Resumo
Alex Telles relembrou o pênalti decisivo da final da Libertadores de 2024 e afirmou que o lance representou o sonho coletivo dos torcedores do Botafogo. O lateral classificou o dia como o mais marcante de sua carreira.
Ele destacou a superação da equipe após a expulsão de Gregory com 30 segundos e disse que o primeiro gol mudou a postura do time na partida contra o Atlético-MG no Monumental de Núñez.
Telles também exaltou a presença massiva da torcida, afirmou que Buenos Aires “parecia o Nilton Santos” e ressaltou sua rápida identificação com o clube desde a chegada ao Botafogo.
No aniversário de um ano do título da Libertadores de 2024, Alex Telles relembrou a final histórica contra o Atlético-MG e descreveu a emoção do pênalti convertido no Monumental de Núñez. O lateral, autor do segundo gol da vitória por 3 a 1, afirmou que a cobrança representou o sonho coletivo do Botafogo e classificou a decisão como o momento mais especial da sua carreira.

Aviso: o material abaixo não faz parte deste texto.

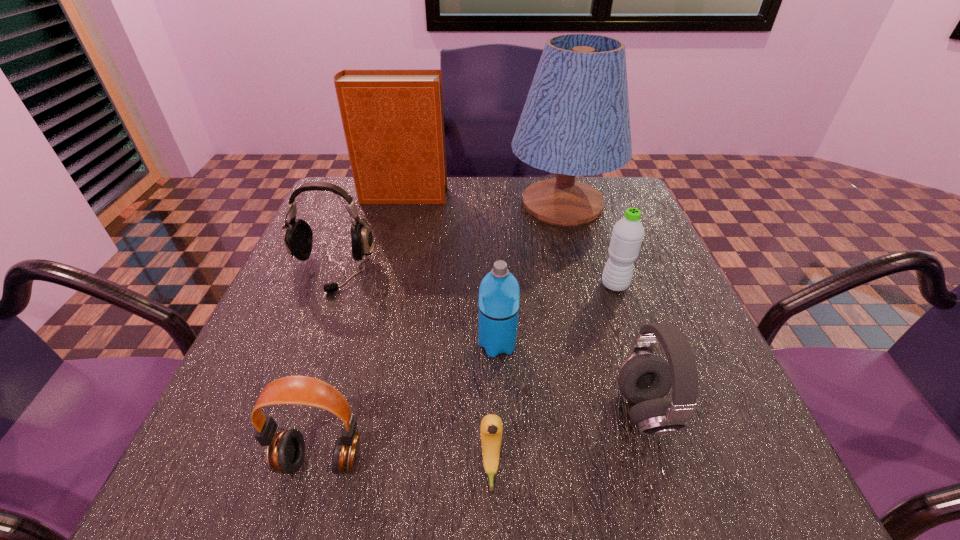 The width and height of the screenshot is (960, 540). In the image, there is a desktop. Identify the location of vacant space at the near right corner. (761, 447).

Locate an element on the screen. The width and height of the screenshot is (960, 540). free spot between the thermos bottle and the banana is located at coordinates (494, 407).

At what (x,y) coordinates should I click in order to perform the action: click on vacant area between the thermos bottle and the rightmost headset. Please return your answer as a coordinate pair (x, y). This screenshot has width=960, height=540. Looking at the image, I should click on (571, 378).

At what (x,y) coordinates should I click in order to perform the action: click on blank region between the lampshade and the water bottle. Please return your answer as a coordinate pair (x, y). Looking at the image, I should click on (588, 244).

Find the location of a particular element. free spot between the tallest object and the banana is located at coordinates (527, 336).

Identify the location of vacant space that's between the lampshade and the rightmost headset. The width and height of the screenshot is (960, 540). (604, 308).

Image resolution: width=960 pixels, height=540 pixels. In order to click on free space between the banana and the tallest object in this screenshot , I will do `click(527, 336)`.

This screenshot has height=540, width=960. What are the coordinates of `free space that is in between the hardback book and the shortest object` in the screenshot? It's located at (446, 332).

Point out which object is positioned as the nearest to the water bottle. Please provide its 2D coordinates. Your answer should be formatted as a tuple, i.e. [(x, y)], where the tuple contains the x and y coordinates of a point satisfying the conditions above.

[(575, 122)]

This screenshot has width=960, height=540. I want to click on object identified as the fifth closest to the rightmost headset, so click(x=575, y=122).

O pênalti que mudou a história
Alex Telles destacou o 30 de novembro de 2024 como uma data inesquecível para o clube. Ele contou que tentou se afastar da pressão antes da batida que abriu caminho para a glória alvinegra. “Esse pênalti foi surreal pela importância que tinha. Eram sonhos de muitas famílias botafoguenses”, disse o lateral. Com o lance revisado no VAR, Telles afirmou que buscou foco total e deixou de lado o ambiente ao redor.
A escolha da batida, segundo ele, foi pura intuição. “Foi pela intuição. Joguei com corpo e alma.” O gol reforçou a sensação de pertencimento ao Botafogo. “Senti que entrei na história do clube e da Libertadores.”
A expulsão e a reação do Botafogo
O lateral também lembrou da expulsão de Gregory com apenas 30 segundos de partida, fator que poderia ter desestabilizado o time. “No início bate uma insegurança, mas o Arthur manteve tudo que trabalhamos”, disse. O Botafogo resistiu à pressão inicial, evitou sofrer gol e marcou logo em seguida, o que Telles considera decisivo.
“A partir do nosso primeiro gol, a chave virou. Mostramos que estávamos de corpo e alma naquela final.”
Monumental tomado pela torcida
Mais de 40 mil torcedores do Botafogo lotaram o Monumental de Núñez. Para Alex Telles, o ambiente criado pela torcida aproximou a equipe do clima do Nilton Santos. “Eu não tinha dúvidas de que a gente ia encher o Monumental. A energia vinha das ruas e dos dias anteriores. Parecia que estávamos em casa”, afirmou.
Confiança construída antes da final
Antes da decisão, o Botafogo venceu por 5 a 0 o Piauí na semifinal e derrotou o Palmeiras por 3 a 1 no Allianz Parque, retomando a liderança do Brasileirão faltando duas rodadas. “O 5 a 0 acendeu a sensação de que a Libertadores estava próxima. E a vitória no Allianz aumentou nossa confiança”, disse o lateral.
A campanha terminou com a conquista da Libertadores e do Campeonato Brasileiro, repetindo um feito alcançado apenas pelo Santos de Pelé e pelo Flamengo de 2019. “O povo brasileiro não tem noção do que esse elenco fez”, afirmou.
Identificação com o Botafogo
Com pouco mais de um ano de clube, Alex Telles disse ter criado uma conexão forte com a camisa alvinegra e destacou o peso de usar o número 13. “Me identifiquei muito com o clube. Ídolo é com a torcida, mas sei que meu nome é querido na história”, concluiu.